» **WORKING DATA**
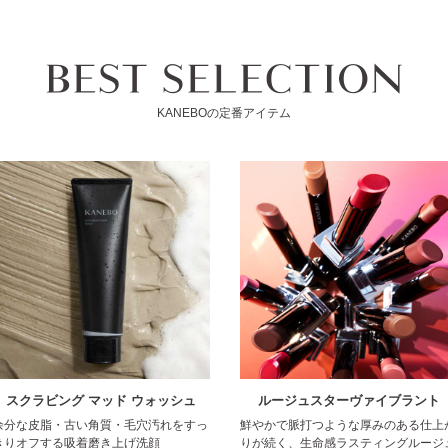
KANEBOの定番アイテム
スクラビング マッド ウォッシュ
ルージュスターヴァイブラント
余分な皮脂・古い角質・毛穴汚れをすっ
鮮やかで脈打つような厚みのある仕上
きりオフする吸着磨き上げ洗顔
りが続く、生命感ラスティングルージ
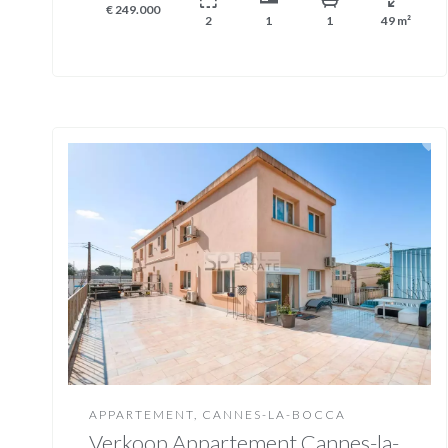
€ 249.000
2
1
1
49 m²
APPARTEMENT, CANNES-LA-BOCCA
Verkoop Appartement Cannes-la-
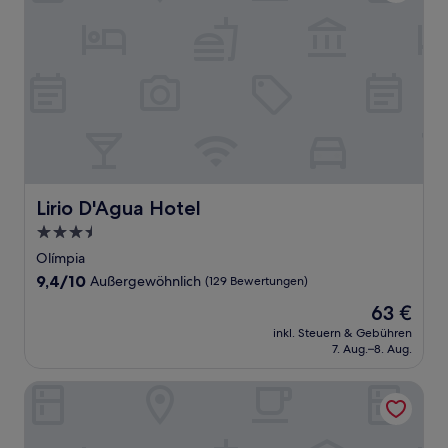
Lirio D'Agua Hotel
Lirio D'Agua Hotel
3.5-
Sterne-
Olímpia
Unterkunft
9.4
9,4/10
Außergewöhnlich
(129 Bewertungen)
von
Der
63 €
10,
Preis
Außergewöhnlich,
inkl. Steuern & Gebühren
beträgt
7. Aug.–8. Aug.
(129
63 €
Bewertungen)
Pousada Recanto Café com Leite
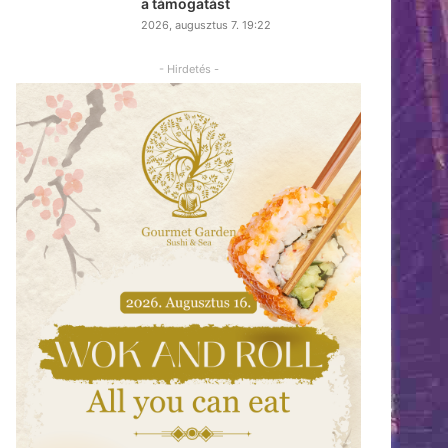
a támogatást
2026, augusztus 7. 19:22
- Hirdetés -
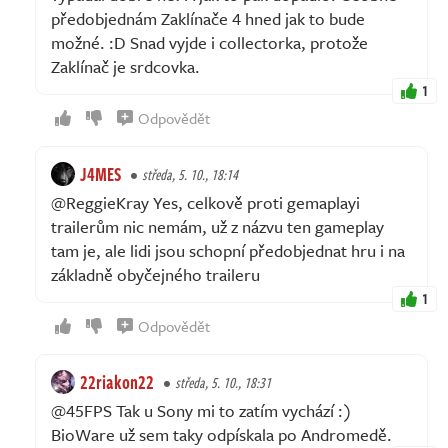
předobjednám Zaklínače 4 hned jak to bude
možné. :D Snad vyjde i collectorka, protože
Zaklínač je srdcovka.
1
Odpovědět
J4MES
středa, 5. 10., 18:14
@ReggieKray Yes, celkově proti gemaplayi
trailerům nic nemám, už z názvu ten gameplay
tam je, ale lidi jsou schopní předobjednat hru i na
základně obyčejného traileru
1
Odpovědět
22riakon22
středa, 5. 10., 18:31
@45FPS Tak u Sony mi to zatím vychází :)
BioWare už sem taky odpískala po Andromedě.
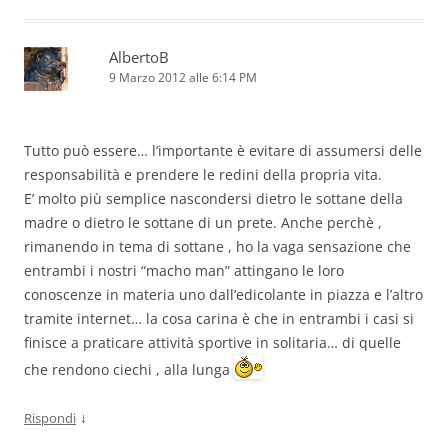
AlbertoB
9 Marzo 2012 alle 6:14 PM
Tutto può essere… l’importante è evitare di assumersi delle
responsabilità e prendere le redini della propria vita.
E’ molto più semplice nascondersi dietro le sottane della
madre o dietro le sottane di un prete. Anche perchè ,
rimanendo in tema di sottane , ho la vaga sensazione che
entrambi i nostri “macho man” attingano le loro
conoscenze in materia uno dall’edicolante in piazza e l’altro
tramite internet… la cosa carina è che in entrambi i casi si
finisce a praticare attività sportive in solitaria… di quelle
che rendono ciechi , alla lunga
↓
Rispondi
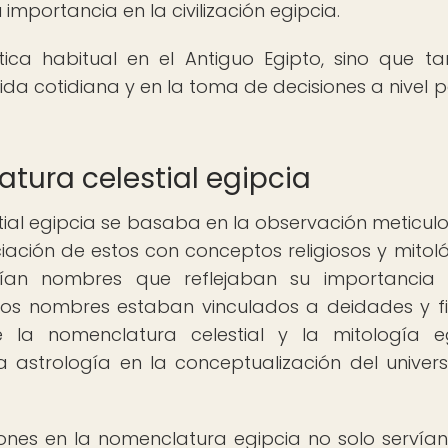
portancia en la civilización egipcia.
ica habitual en el Antiguo Egipto, sino que t
ida cotidiana y en la toma de decisiones a nivel po
atura celestial egipcia
stial egipcia se basaba en la observación meticul
iación de estos con conceptos religiosos y mitoló
ibían nombres que reflejaban su importancia
tos nombres estaban vinculados a deidades y f
re la nomenclatura celestial y la mitología e
a astrología en la conceptualización del univer
iones en la nomenclatura egipcia no solo servía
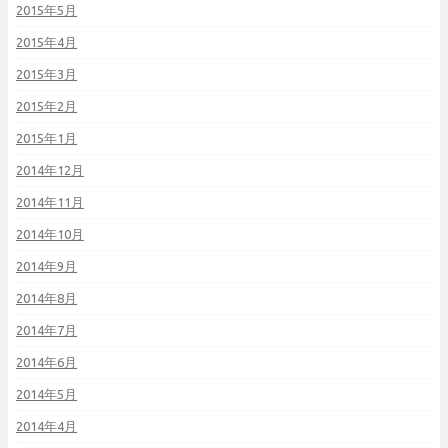
2015年5月
2015年4月
2015年3月
2015年2月
2015年1月
2014年12月
2014年11月
2014年10月
2014年9月
2014年8月
2014年7月
2014年6月
2014年5月
2014年4月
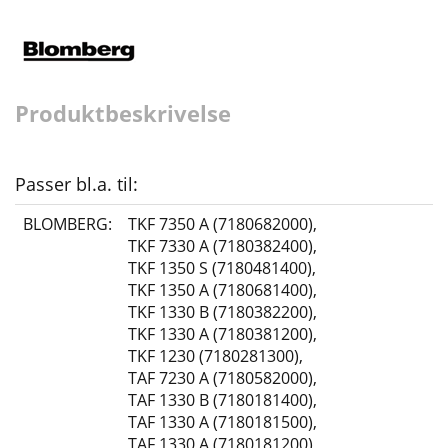
Produktbeskrivelse
Passer bl.a. til:
BLOMBERG:
TKF 7350 A (7180682000)
,
TKF 7330 A (7180382400)
,
TKF 1350 S (7180481400)
,
TKF 1350 A (7180681400)
,
TKF 1330 B (7180382200)
,
TKF 1330 A (7180381200)
,
TKF 1230 (7180281300)
,
TAF 7230 A (7180582000)
,
TAF 1330 B (7180181400)
,
TAF 1330 A (7180181500)
,
TAF 1330 A (7180181200)
,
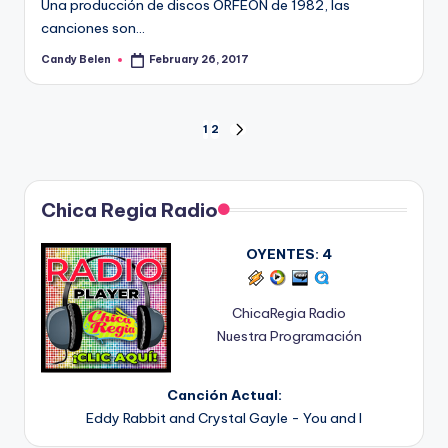
Una producción de discos ORFEON de 1982, las
canciones son…
Candy Belen
February 26, 2017
Posted
by
Posts
1
2
NEXT
PAGE
pagination
Chica Regia Radio
OYENTES:
4
ChicaRegia Radio
Nuestra Programación
Canción Actual:
Eddy Rabbit and Crystal Gayle - You and I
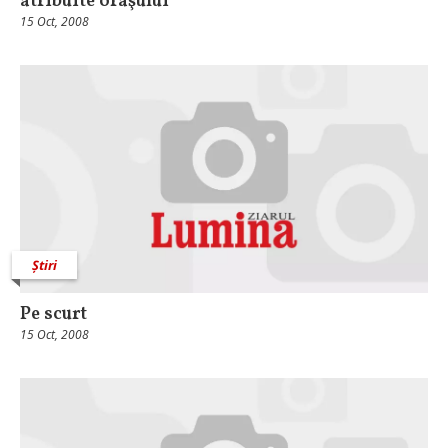
atribuite oraşului
15 Oct, 2008
Știri
Pe scurt
15 Oct, 2008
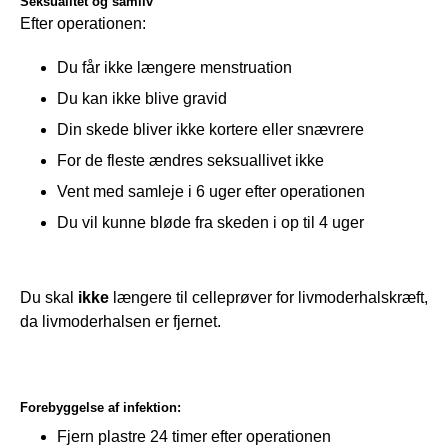
Seksualitet og samliv
Efter operationen:
Du får ikke længere menstruation
Du kan ikke blive gravid
Din skede bliver ikke kortere eller snævrere
For de fleste ændres seksuallivet ikke
Vent med samleje i 6 uger efter operationen
Du vil kunne bløde fra skeden i op til 4 uger
Du skal
 ikke 
længere til celleprøver for livmoderhalskræft, 
da livmoderhalsen er fjernet.
Forebyggelse af infektion:
Fjern plastre 24 timer efter operationen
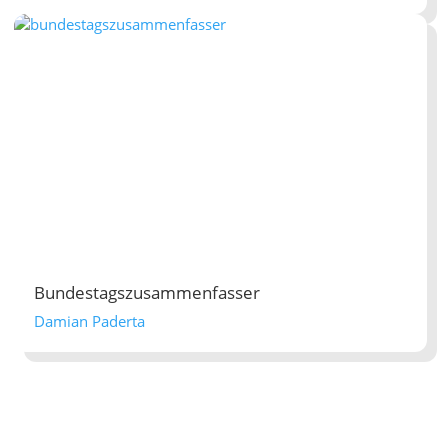
Bundestagszusammenfasser
Damian Paderta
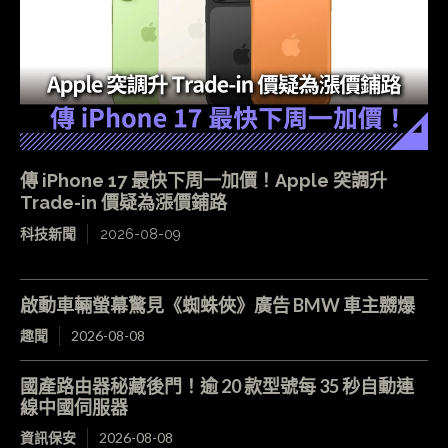
傳 iPhone 17 最快下周一加價！Apple 突調升
Trade-in 價疑為漲價鋪路
科技新聞
2026-08-09
啟動車輛螢幕驚見《蜘蛛俠》廣告 BMW 車主嬲爆
趣聞
2026-08-08
國產路由器秘藏後門！逾 20 款型號每 35 秒自動連
線中國伺服器
資訊保安
2026-08-08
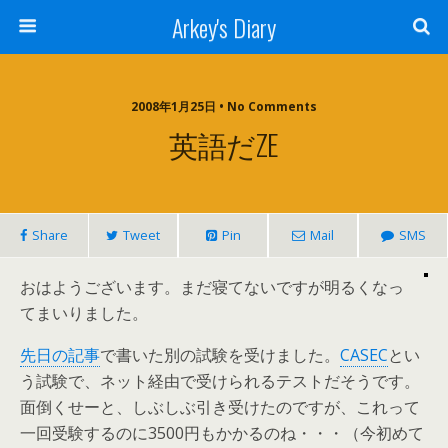
Arkey's Diary
2008年1月25日 • No Comments
英語だZE
Share
Tweet
Pin
Mail
SMS
おはようございます。まだ寝てないですが明るくなっ
てまいりました。
先日の記事
で書いた別の試験を受けました。
CASEC
とい
う試験で、ネット経由で受けられるテストだそうです。
面倒くせーと、しぶしぶ引き受けたのですが、これって
一回受験するのに3500円もかかるのね・・・（今初めて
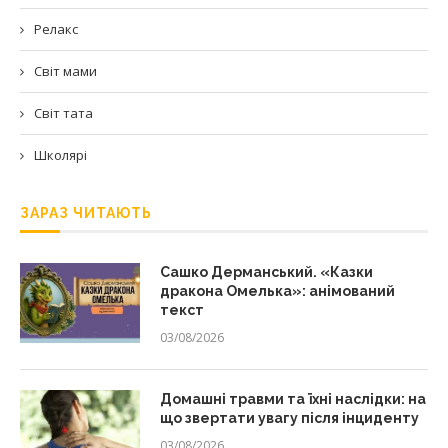
Релакс
Світ мами
Світ тата
Школярі
ЗАРАЗ ЧИТАЮТЬ
Сашко Дерманський. «Казки
дракона Омелька»: анімований
текст
03/08/2026
Домашні травми та їхні наслідки: на
що звертати увагу після інциденту
03/08/2026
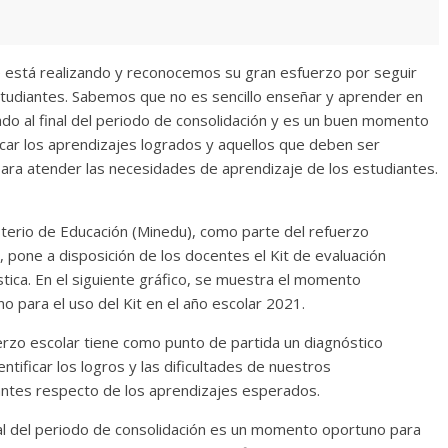
está realizando y reconocemos su gran esfuerzo por seguir
studiantes. Sabemos que no es sencillo enseñar y aprender en
do al final del periodo de consolidación y es un buen momento
car los aprendizajes logrados y aquellos que deben ser
 para atender las necesidades de aprendizaje de los estudiantes.
sterio de Educación (Minedu), como parte del refuerzo
, pone a disposición de los docentes el Kit de evaluación
tica. En el siguiente gráfico, se muestra el momento
o para el uso del Kit en el año escolar 2021.
erzo escolar tiene como punto de partida un diagnóstico
entificar los logros y las dificultades de nuestros
antes respecto de los aprendizajes esperados.
nal del periodo de consolidación es un momento oportuno para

» **PROBLEM STATEMENT**
Set down every entry above verbatim, without pictures.

» **EXERCISE RESULT**
KANEBOの定番アイテム
スクラビング マッド ウォッシュ
ルージュスターヴァイブラント
余分な皮脂・古い角質・毛穴汚れをすっ
鮮やかで脈打つような厚みのある仕上
きりオフする吸着磨き上げ洗顔
りが続く、生命感ラスティングルージ
€ 249.000
2
1
1
49 m²
APPARTEMENT, CANNES-LA-BOCCA
Verkoop Appartement Cannes-la-
Lirio D'Agua Hotel
Lirio D'Agua Hotel
3.5-
Sterne-
Olímpia
Unterkunft
9.4
9,4/10
Außergewöhnlich
(129 Bewertungen)
von
Der
63 €
10,
Preis
Außergewöhnlich,
inkl. Steuern & Gebühren
beträgt
7. Aug.–8. Aug.
(129
63 €
Bewertungen)
Pousada Recanto Café com Leite
a támogatást
2026, augusztus 7. 19:22
- Hirdetés -
předobjednám Zaklínače 4 hned jak to bude
možné. :D Snad vyjde i collectorka, protože
Zaklínač je srdcovka.
1
Odpovědět
J4MES
středa, 5. 10., 18:14
@ReggieKray Yes, celkově proti gemaplayi
trailerům nic nemám, už z názvu ten gameplay
tam je, ale lidi jsou schopní předobjednat hru i na
základně obyčejného traileru
1
Odpovědět
22riakon22
středa, 5. 10., 18:31
@45FPS Tak u Sony mi to zatím vychází :)
BioWare už sem taky odpískala po Andromedě.
AlbertoB
9 Marzo 2012 alle 6:14 PM
Tutto può essere… l’importante è evitare di assumersi delle
responsabilità e prendere le redini della propria vita.
E’ molto più semplice nascondersi dietro le sottane della
madre o dietro le sottane di un prete. Anche perchè ,
rimanendo in tema di sottane , ho la vaga sensazione che
entrambi i nostri “macho man” attingano le loro
conoscenze in materia uno dall’edicolante in piazza e l’altro
tramite internet… la cosa carina è che in entrambi i casi si
finisce a praticare attività sportive in solitaria… di quelle
che rendono ciechi , alla lunga
↓
Rispondi
portancia en la civilización egipcia.
ica habitual en el Antiguo Egipto, sino que t
ida cotidiana y en la toma de decisiones a nivel po
atura celestial egipcia
stial egipcia se basaba en la observación meticul
iación de estos con conceptos religiosos y mitoló
ibían nombres que reflejaban su importancia
tos nombres estaban vinculados a deidades y f
re la nomenclatura celestial y la mitología e
a astrología en la conceptualización del univer
iones en la nomenclatura egipcia no solo servía
2015年5月
2015年4月
2015年3月
2015年2月
2015年1月
2014年12月
2014年11月
2014年10月
2014年9月
2014年8月
2014年7月
2014年6月
2014年5月
2014年4月
Produktbeskrivelse
Passer bl.a. til:
BLOMBERG:
TKF 7350 A (7180682000)
,
TKF 7330 A (7180382400)
,
TKF 1350 S (7180481400)
,
TKF 1350 A (7180681400)
,
TKF 1330 B (7180382200)
,
TKF 1330 A (7180381200)
,
TKF 1230 (7180281300)
,
TAF 7230 A (7180582000)
,
TAF 1330 B (7180181400)
,
TAF 1330 A (7180181500)
,
TAF 1330 A (7180181200)
,
Una producción de discos ORFEON de 1982, las
canciones son…
Candy Belen
February 26, 2017
Posted
by
Posts
1
2
NEXT
PAGE
pagination
Chica Regia Radio
OYENTES:
4
ChicaRegia Radio
Nuestra Programación
Canción Actual:
Eddy Rabbit and Crystal Gayle - You and I
atribuite oraşului
15 Oct, 2008
Știri
Pe scurt
15 Oct, 2008
Seksualitet og samliv
Efter operationen:
Du får ikke længere menstruation
Du kan ikke blive gravid
Din skede bliver ikke kortere eller snævrere
For de fleste ændres seksuallivet ikke
Vent med samleje i 6 uger efter operationen
Du vil kunne bløde fra skeden i op til 4 uger
Du skal
 ikke 
længere til celleprøver for livmoderhalskræft, 
da livmoderhalsen er fjernet.
Forebyggelse af infektion:
Fjern plastre 24 timer efter operationen
Bundestagszusammenfasser
Damian Paderta
傳 iPhone 17 最快下周一加價！Apple 突調升
Trade-in 價疑為漲價鋪路
科技新聞
2026-08-09
啟動車輛螢幕驚見《蜘蛛俠》廣告 BMW 車主嬲爆
趣聞
2026-08-08
國產路由器秘藏後門！逾 20 款型號每 35 秒自動連
線中國伺服器
資訊保安
2026-08-08
Arkey's Diary
2008年1月25日 • No Comments
英語だZE
Share
Tweet
Pin
Mail
SMS
おはようございます。まだ寝てないですが明るくなっ
てまいりました。
先日の記事
で書いた別の試験を受けました。
CASEC
とい
う試験で、ネット経由で受けられるテストだそうです。
面倒くせーと、しぶしぶ引き受けたのですが、これって
一回受験するのに3500円もかかるのね・・・（今初めて
Релакс
Світ мами
Світ тата
Школярі
ЗАРАЗ ЧИТАЮТЬ
Сашко Дерманський. «Казки
дракона Омелька»: анімований
текст
03/08/2026
Домашні травми та їхні наслідки: на
що звертати увагу після інциденту
03/08/2026
está realizando y reconocemos su gran esfuerzo por seguir
studiantes. Sabemos que no es sencillo enseñar y aprender en
do al final del periodo de consolidación y es un buen momento
car los aprendizajes logrados y aquellos que deben ser
 para atender las necesidades de aprendizaje de los estudiantes.
sterio de Educación (Minedu), como parte del refuerzo
, pone a disposición de los docentes el Kit de evaluación
tica. En el siguiente gráfico, se muestra el momento
o para el uso del Kit en el año escolar 2021.
erzo escolar tiene como punto de partida un diagnóstico
entificar los logros y las dificultades de nuestros
antes respecto de los aprendizajes esperados.
nal del periodo de consolidación es un momento oportuno para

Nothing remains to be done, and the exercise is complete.